_EXERCISE:_ Whenever a line in the entries below contains "merupakan", copy that line.

⟨

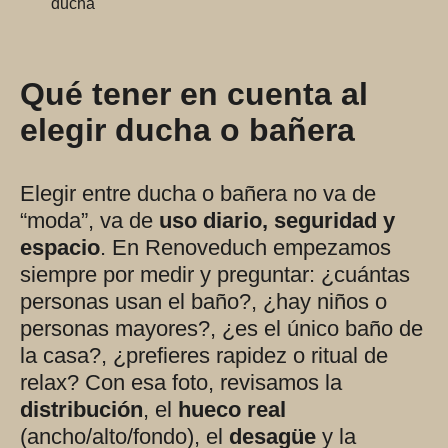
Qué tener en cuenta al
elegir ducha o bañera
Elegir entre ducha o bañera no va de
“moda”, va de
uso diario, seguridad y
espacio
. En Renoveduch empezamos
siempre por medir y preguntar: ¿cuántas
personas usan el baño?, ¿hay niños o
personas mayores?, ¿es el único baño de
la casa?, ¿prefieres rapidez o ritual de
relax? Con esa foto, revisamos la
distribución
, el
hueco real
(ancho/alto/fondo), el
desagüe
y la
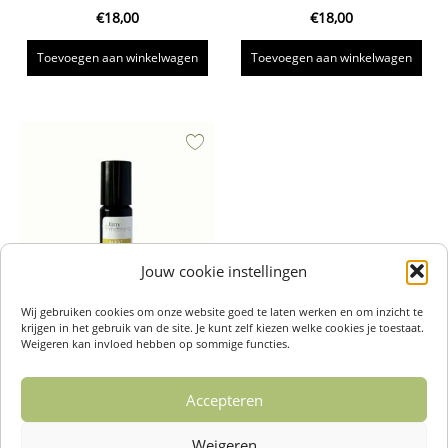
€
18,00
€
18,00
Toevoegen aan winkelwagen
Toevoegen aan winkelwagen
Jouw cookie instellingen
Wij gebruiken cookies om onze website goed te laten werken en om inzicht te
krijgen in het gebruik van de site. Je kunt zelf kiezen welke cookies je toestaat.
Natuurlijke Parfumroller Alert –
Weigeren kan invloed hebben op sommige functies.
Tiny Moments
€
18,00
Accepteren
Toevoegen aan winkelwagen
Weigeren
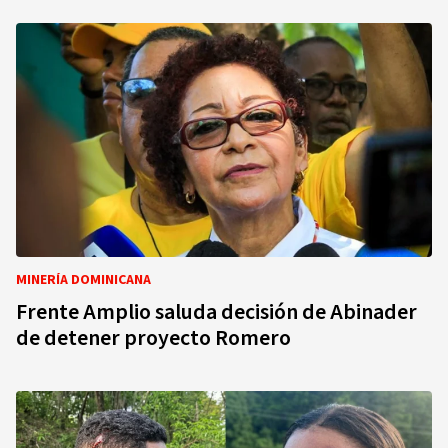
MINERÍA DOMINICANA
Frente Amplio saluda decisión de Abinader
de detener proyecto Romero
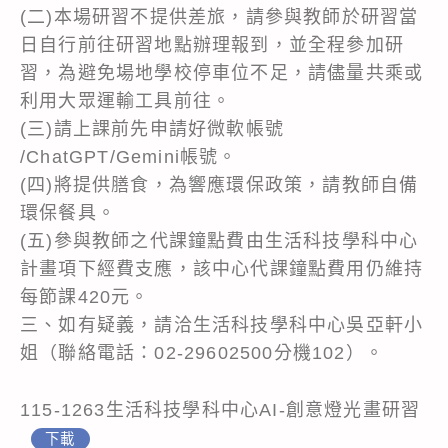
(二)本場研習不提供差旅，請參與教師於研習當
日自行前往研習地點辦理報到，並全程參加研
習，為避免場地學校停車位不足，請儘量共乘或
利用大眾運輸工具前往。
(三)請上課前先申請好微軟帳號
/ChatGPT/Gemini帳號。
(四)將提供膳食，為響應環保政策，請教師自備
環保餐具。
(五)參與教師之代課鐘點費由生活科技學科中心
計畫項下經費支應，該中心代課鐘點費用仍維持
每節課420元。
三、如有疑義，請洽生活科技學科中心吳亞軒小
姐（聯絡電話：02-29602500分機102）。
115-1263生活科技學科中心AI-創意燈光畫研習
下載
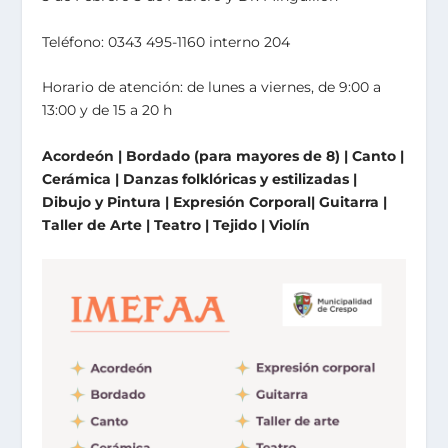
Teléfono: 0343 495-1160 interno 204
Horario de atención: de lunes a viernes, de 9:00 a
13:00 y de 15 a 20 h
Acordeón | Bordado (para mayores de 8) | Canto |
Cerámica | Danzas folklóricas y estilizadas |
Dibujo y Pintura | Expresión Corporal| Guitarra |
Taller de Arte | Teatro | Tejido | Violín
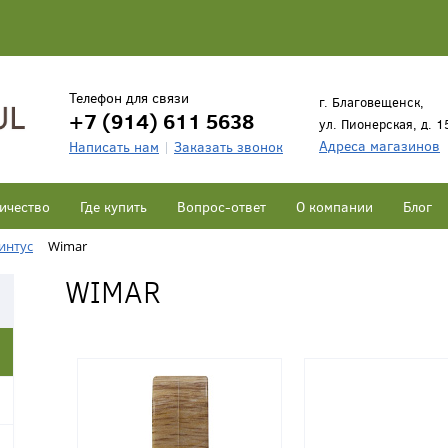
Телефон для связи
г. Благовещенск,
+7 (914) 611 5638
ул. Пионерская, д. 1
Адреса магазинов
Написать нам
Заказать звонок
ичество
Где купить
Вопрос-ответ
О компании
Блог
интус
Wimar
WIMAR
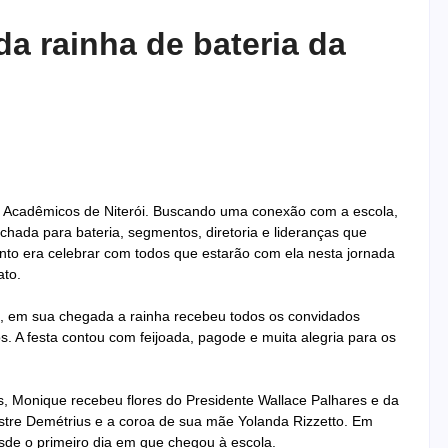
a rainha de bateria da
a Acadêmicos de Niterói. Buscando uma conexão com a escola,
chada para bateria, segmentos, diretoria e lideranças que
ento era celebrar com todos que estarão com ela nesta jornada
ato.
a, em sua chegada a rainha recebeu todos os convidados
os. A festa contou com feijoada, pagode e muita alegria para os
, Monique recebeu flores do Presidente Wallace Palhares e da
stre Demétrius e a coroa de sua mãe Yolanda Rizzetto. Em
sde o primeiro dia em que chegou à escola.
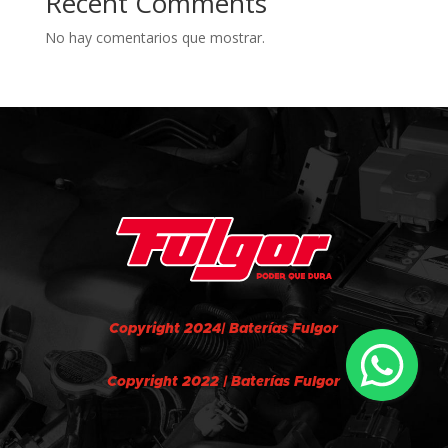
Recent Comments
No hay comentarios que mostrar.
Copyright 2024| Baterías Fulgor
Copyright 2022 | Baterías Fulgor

⟩
⟨

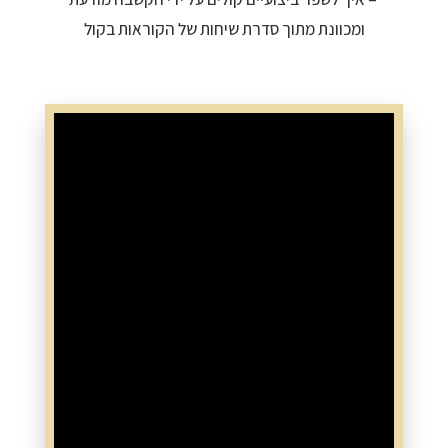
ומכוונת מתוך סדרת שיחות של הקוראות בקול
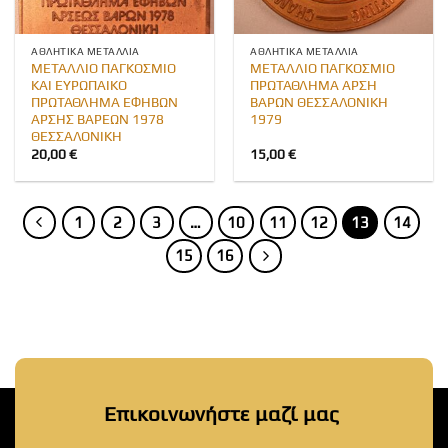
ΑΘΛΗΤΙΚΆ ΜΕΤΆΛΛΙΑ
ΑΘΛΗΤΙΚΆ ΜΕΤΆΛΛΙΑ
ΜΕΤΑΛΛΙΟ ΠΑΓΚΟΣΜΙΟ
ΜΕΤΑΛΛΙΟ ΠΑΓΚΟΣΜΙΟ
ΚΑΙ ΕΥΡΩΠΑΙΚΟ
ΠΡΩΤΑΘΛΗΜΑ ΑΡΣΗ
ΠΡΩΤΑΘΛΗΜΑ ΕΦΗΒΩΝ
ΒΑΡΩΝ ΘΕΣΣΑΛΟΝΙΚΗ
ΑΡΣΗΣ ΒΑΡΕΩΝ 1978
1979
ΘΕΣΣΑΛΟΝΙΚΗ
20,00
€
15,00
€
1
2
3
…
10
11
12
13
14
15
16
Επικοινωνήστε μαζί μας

⟩
⟨

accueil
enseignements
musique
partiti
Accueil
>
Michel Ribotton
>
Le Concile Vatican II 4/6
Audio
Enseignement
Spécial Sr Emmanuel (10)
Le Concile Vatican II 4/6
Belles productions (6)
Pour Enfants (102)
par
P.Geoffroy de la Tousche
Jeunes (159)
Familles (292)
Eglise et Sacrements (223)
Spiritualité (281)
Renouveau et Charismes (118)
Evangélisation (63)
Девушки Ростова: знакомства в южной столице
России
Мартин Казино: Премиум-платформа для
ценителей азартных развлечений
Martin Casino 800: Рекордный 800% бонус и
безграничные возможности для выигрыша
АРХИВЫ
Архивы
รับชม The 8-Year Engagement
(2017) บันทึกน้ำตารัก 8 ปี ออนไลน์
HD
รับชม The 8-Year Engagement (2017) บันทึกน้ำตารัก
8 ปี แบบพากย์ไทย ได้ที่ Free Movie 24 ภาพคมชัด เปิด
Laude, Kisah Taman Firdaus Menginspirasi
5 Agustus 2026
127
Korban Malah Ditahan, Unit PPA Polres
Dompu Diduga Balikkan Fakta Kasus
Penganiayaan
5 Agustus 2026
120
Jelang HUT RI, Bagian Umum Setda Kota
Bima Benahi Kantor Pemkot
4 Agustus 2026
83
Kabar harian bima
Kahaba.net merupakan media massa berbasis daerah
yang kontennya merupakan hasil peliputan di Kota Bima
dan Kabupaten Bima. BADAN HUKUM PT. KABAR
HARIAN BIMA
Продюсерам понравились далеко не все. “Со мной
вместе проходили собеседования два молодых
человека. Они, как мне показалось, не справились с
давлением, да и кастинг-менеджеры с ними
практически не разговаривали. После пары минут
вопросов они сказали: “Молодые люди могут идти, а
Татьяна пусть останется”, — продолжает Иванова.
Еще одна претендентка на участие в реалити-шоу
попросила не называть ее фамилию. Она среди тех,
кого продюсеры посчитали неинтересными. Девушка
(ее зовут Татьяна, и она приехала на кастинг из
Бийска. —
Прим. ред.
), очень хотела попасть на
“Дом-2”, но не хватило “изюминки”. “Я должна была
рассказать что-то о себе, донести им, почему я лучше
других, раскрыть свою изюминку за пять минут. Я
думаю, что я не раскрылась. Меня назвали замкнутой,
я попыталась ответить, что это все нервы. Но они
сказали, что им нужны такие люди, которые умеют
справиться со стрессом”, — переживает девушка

⟩

_SOLVED PROBLEM:_
Kahaba.net merupakan media massa berbasis daerah
yang kontennya merupakan hasil peliputan di Kota Bima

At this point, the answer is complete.